Bergoglio supo de sus hazañas pastorales en 1958 a través de otro jesuita. El futuro Papa tenía 21 años y había ingresado al noviciado en Córdoba y el padre Antonio Aznar, uno de los más antiguos brocherianos – quien llevó a cabo una de las primeras y más extensas investigaciones sobre la vida de Brochero – ya había publicado un libro sobre el cura. Precisamente ese año el padre Aznar estaba trabajando en un ensayo que sería fundamental para el futuro beato: “Las malas palabras del cura Brochero”, que apareció en 1958 en el Boletín de la Academia Argentina de Letras. En ese artículo contextualizaba el lenguaje del cura respondiendo a algunos teólogos “de escritorio” que consideraban vulgares muchas de las frases que él solía usar. Las investigaciones demostraban que sus expresiones sólo correspondían a las que utilizaba la gente de la zona que Brochero visitaba con ímpetu evangelizador.

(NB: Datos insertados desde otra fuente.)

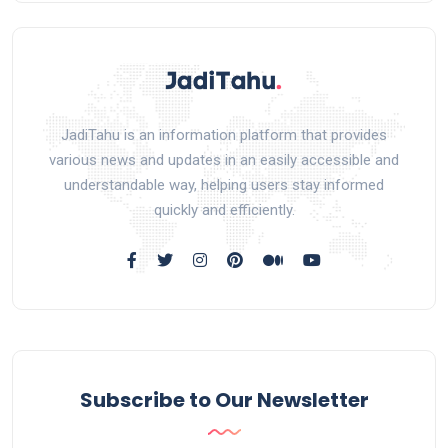
JadiTahu is an information platform that provides
various news and updates in an easily accessible and
understandable way, helping users stay informed
quickly and efficiently.
Subscribe to Our Newsletter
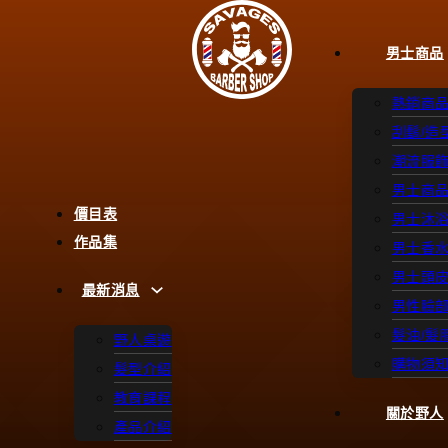
男士商品
熱銷商
刮鬍/造
潮流服
男士商
價目表
男士沐
作品集
男士香
男士頭
最新消息
男性臉
髮油/髮
野人桌遊
購物須
髮型介紹
教育課程
關於野人
產品介紹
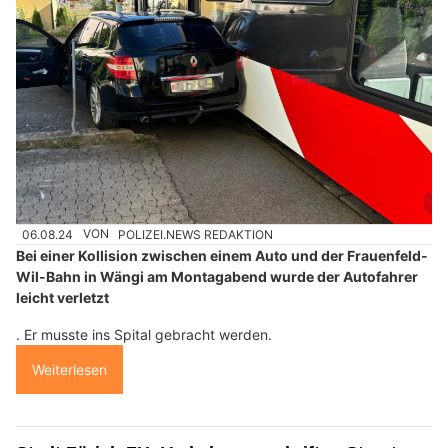
06.08.24
VON
POLIZEI.NEWS REDAKTION
Bei einer Kollision zwischen einem Auto und der Frauenfeld-
Wil-Bahn in Wängi am Montagabend wurde der Autofahrer
leicht verletzt
. Er musste ins Spital gebracht werden.
Weiterlesen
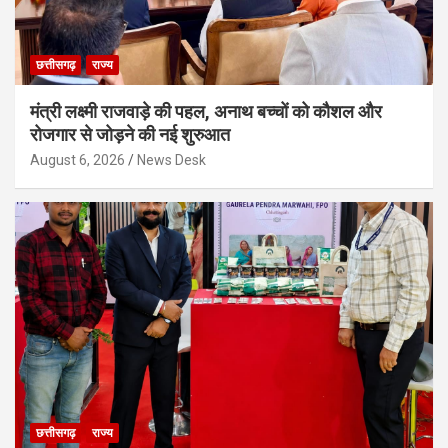
छत्तीसगढ़
राज्य
मंत्री लक्ष्मी राजवाड़े की पहल, अनाथ बच्चों को कौशल और
रोजगार से जोड़ने की नई शुरुआत
August 6, 2026
News Desk
छत्तीसगढ़
राज्य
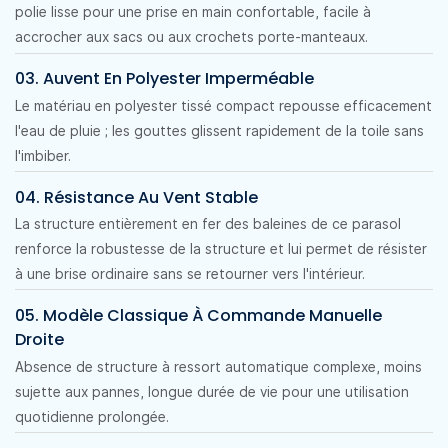
polie lisse pour une prise en main confortable, facile à
accrocher aux sacs ou aux crochets porte-manteaux.
03. Auvent En Polyester Imperméable
Le matériau en polyester tissé compact repousse efficacement
l'eau de pluie ; les gouttes glissent rapidement de la toile sans
l'imbiber.
04. Résistance Au Vent Stable
La structure entièrement en fer des baleines de ce parasol
renforce la robustesse de la structure et lui permet de résister
à une brise ordinaire sans se retourner vers l'intérieur.
05. Modèle Classique À Commande Manuelle
Droite
Absence de structure à ressort automatique complexe, moins
sujette aux pannes, longue durée de vie pour une utilisation
quotidienne prolongée.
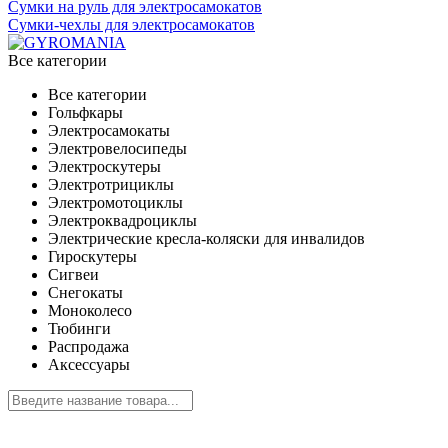
Сумки на руль для электросамокатов
Сумки-чехлы для электросамокатов
Все категории
Все категории
Гольфкары
Электросамокаты
Электровелосипеды
Электроскутеры
Электротрициклы
Электромотоциклы
Электроквадроциклы
Электрические кресла-коляски для инвалидов
Гироскутеры
Сигвеи
Снегокаты
Моноколесо
Тюбинги
Распродажа
Аксессуары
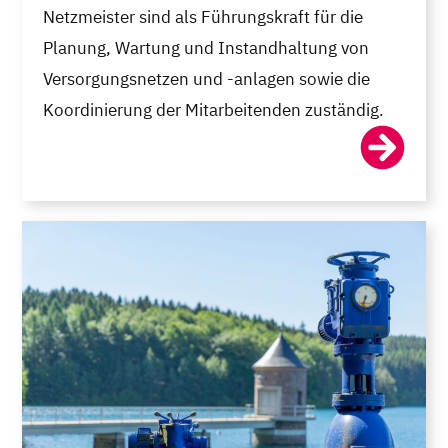
Netzmeister sind als Führungskraft für die
Planung, Wartung und Instandhaltung von
Versorgungsnetzen und -anlagen sowie die
Koordinierung der Mitarbeitenden zuständig.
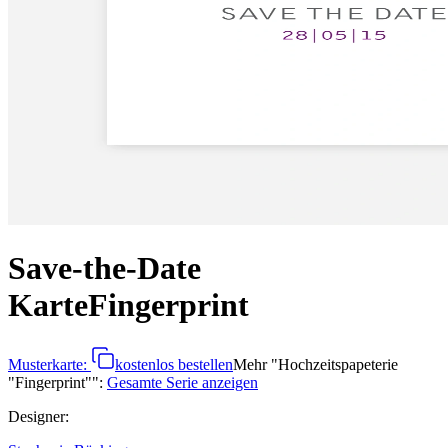
Save-the-Date
Karte
Fingerprint
Musterkarte:
kostenlos bestellen
Mehr
"
Hochzeitspapeterie
"Fingerprint"
":
Gesamte Serie anzeigen
Designer
:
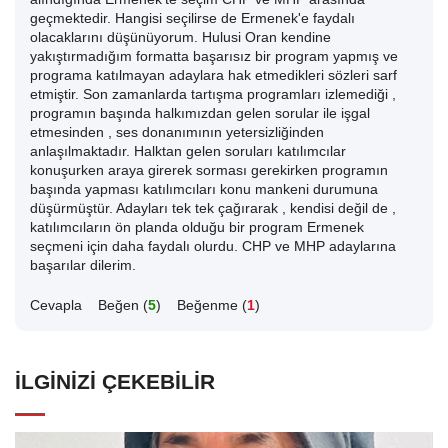
geçmektedir. Hangisi seçilirse de Ermenek'e faydalı
olacaklarını düşünüyorum. Hulusi Oran kendine
yakıştırmadığım formatta başarısız bir program yapmış ve
programa katılmayan adaylara hak etmedikleri sözleri sarf
etmiştir. Son zamanlarda tartışma programları izlemediği ,
programın başında halkımızdan gelen sorular ile işgal
etmesinden , ses donanımının yetersizliğinden
anlaşılmaktadır. Halktan gelen soruları katılımcılar
konuşurken araya girerek sorması gerekirken programın
başında yapması katılımcıları konu mankeni durumuna
düşürmüştür. Adayları tek tek çağırarak , kendisi değil de ,
katılımcıların ön planda olduğu bir program Ermenek
seçmeni için daha faydalı olurdu. CHP ve MHP adaylarına
başarılar dilerim.
Cevapla
Beğen (
5
)
Beğenme (
1
)
İLGINIZI ÇEKEBILIR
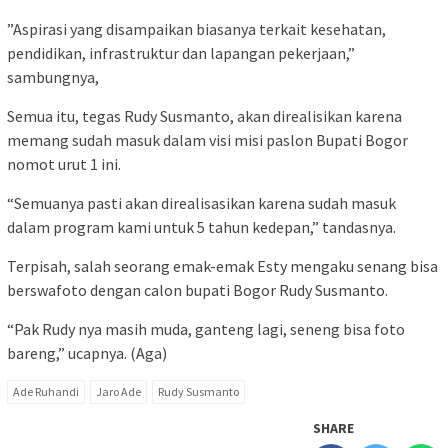
”Aspirasi yang disampaikan biasanya terkait kesehatan,
pendidikan, infrastruktur dan lapangan pekerjaan,”
sambungnya,
Semua itu, tegas Rudy Susmanto, akan direalisikan karena
memang sudah masuk dalam visi misi paslon Bupati Bogor
nomot urut 1 ini.
“Semuanya pasti akan direalisasikan karena sudah masuk
dalam program kami untuk 5 tahun kedepan,” tandasnya.
Terpisah, salah seorang emak-emak Esty mengaku senang bisa
berswafoto dengan calon bupati Bogor Rudy Susmanto.
“Pak Rudy nya masih muda, ganteng lagi, seneng bisa foto
bareng,” ucapnya. (Aga)
Ade Ruhandi
Jaro Ade
Rudy Susmanto
SHARE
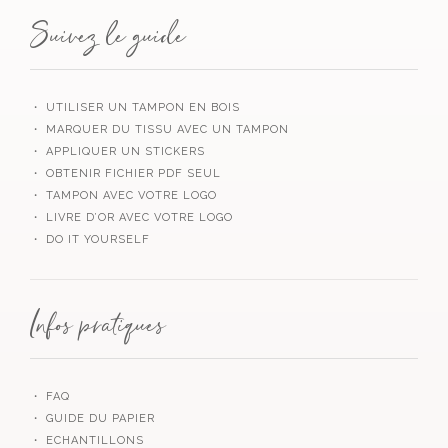
Suivez le guide
・ UTILISER UN TAMPON EN BOIS
・ MARQUER DU TISSU AVEC UN TAMPON
・ APPLIQUER UN STICKERS
・ OBTENIR FICHIER PDF SEUL
・ TAMPON AVEC VOTRE LOGO
・ LIVRE D’OR AVEC VOTRE LOGO
・ DO IT YOURSELF
Infos pratiques
・ FAQ
・ GUIDE DU PAPIER
・ ECHANTILLONS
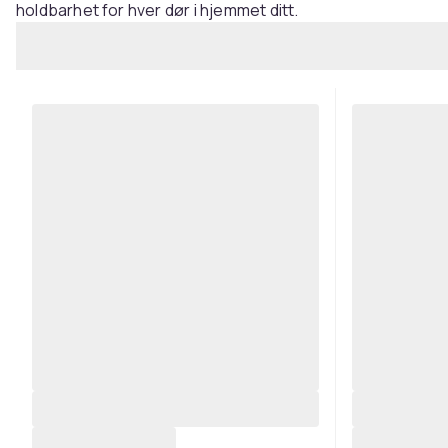
holdbarhet for hver dør i hjemmet ditt.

Bergoglio volvería muchas veces sobre los pasos de Brochero antes de declararlo beato en 2013, y posteriormente canonizarlo en 2016 como el primer santo “totalmente” argentino. Ahora será el turno de Mamá Antula, otra “caminante con el polvo pegado a los pies”. Los argentinos, incluso antes que el Papa, pensaron que era bueno reunir ambos acontecimientos separados por ocho años de distancia, y este año la semana dedicada al Cura Gaucho llevó el lema “Con Brochero, es un gusto ser pueblo de Dios”. El título evoca las palabras del Papa Francisco, quien al momento de elevarlo a los altares lo describió como “un hombre alegre” y con “olor a oveja”.
Mamá Antula y el Cura Gaucho parecen dos personajes de la literatura argentina de la época, el Martín Fierro (1872) de José Hernández o el Don Segundo Sombra (1926) de Ricardo Güiraldes, pero es en el presente donde se muestran los frutos más conspicuos, confirmando el dicho según el cual “los santos crecen, después que mueren, en la fe de su pueblo”. Una fe ferviente y una forma de comunicarla que responde a las necesidades de la gente a la que se dirigían. Y Dios sabe cuánto la necesita la Argentina de Milei, a quien el Papa recibirá en el Vaticano el día de Mamá Antula.